Aviator and billionaire Howard Hughes rented the entire top two floors of the Desert Inn in November 1966. After staying past the 10-day reservation, he was asked to leave in December, but instead negotiated a $13million purchase of the resort, which closed on March 1, 1967. In one instance, he ordered 200 gallons of Baskin-Robbin’s Banana Nut ice cream during his stay. He quickly tired of the flavor, and the hotel served free Banana Nut for a year
The world-famous fountains at the Bellagio consume 12 million gallons of water a year with roughly 10,000 shows, using a private well under the property for the spectacle. For a mere $250,000, you can push a button that will set off the show whenever you want! A package at Hyde Bellagio provides a 30-Liter bottle of champaign and a gold plated box holding the button to the fountains. Once you press the button, the Bellagio team sends a signal to the production crew, and your fountain show begins.

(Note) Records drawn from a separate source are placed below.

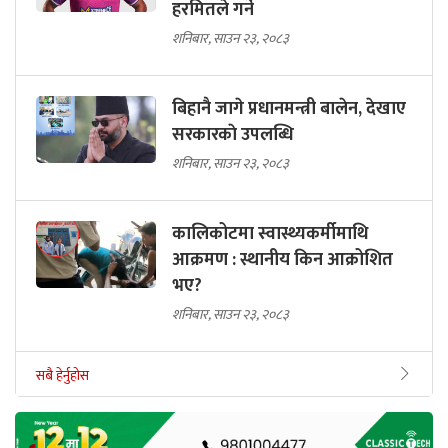
हरमितले गर्ने
शनिबार, साउन २३, २०८३
बिहानै जागे प्रधानमन्त्री बालेन, देखाए
सरकारकाे उपलब्धि
शनिबार, साउन २३, २०८३
कालिकोटमा स्वास्थ्यकर्मीमाथि
आक्रमण : स्थानीय किन आक्रोशित
भए?
शनिबार, साउन २३, २०८३
सबै हेर्नुहोस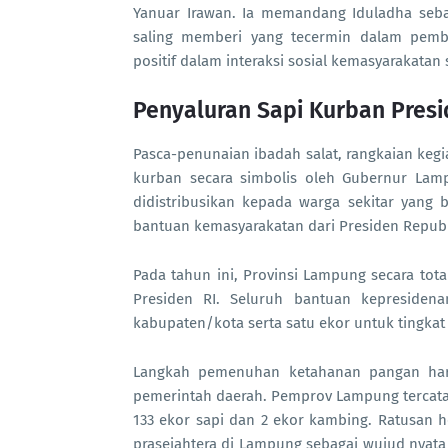
Yanuar Irawan. Ia memandang Iduladha sebaga
saling memberi yang tecermin dalam pemba
positif dalam interaksi sosial kemasyarakatan 
Penyaluran Sapi Kurban Pres
Pasca-penunaian ibadah salat, rangkaian keg
kurban secara simbolis oleh Gubernur Lam
didistribusikan kepada warga sekitar yang
bantuan kemasyarakatan dari Presiden Republ
Pada tahun ini, Provinsi Lampung secara tot
Presiden RI. Seluruh bantuan kepresidena
kabupaten/kota serta satu ekor untuk tingkat 
Langkah pemenuhan ketahanan pangan hari r
pemerintah daerah. Pemprov Lampung tercatat
133 ekor sapi dan 2 ekor kambing. Ratusan 
prasejahtera di Lampung sebagai wujud nyata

Did you know the Las Vegas Strip isn’t even in Las Vegas? It is actually located just south of the city limits in unincorporated Winchester and Paradise. Running 4.2 miles long and originally called Arrowhead Highway or the Los Angeles Highway, this strip of land was purportedly named by Los Angeles police officer Guy McAfee after the Sunset Strip in LA.
Oddly enough, the state of Nevada doesn’t allow a lottery. According to Article IV, Sec. 24 of the state constitution, “No lottery shall be authorized by this state, nor shall the sale of lottery tickets be allowed.” Numerous attempts to overturn this have failed although church raffles and charitable organization fundraisers are now allowed.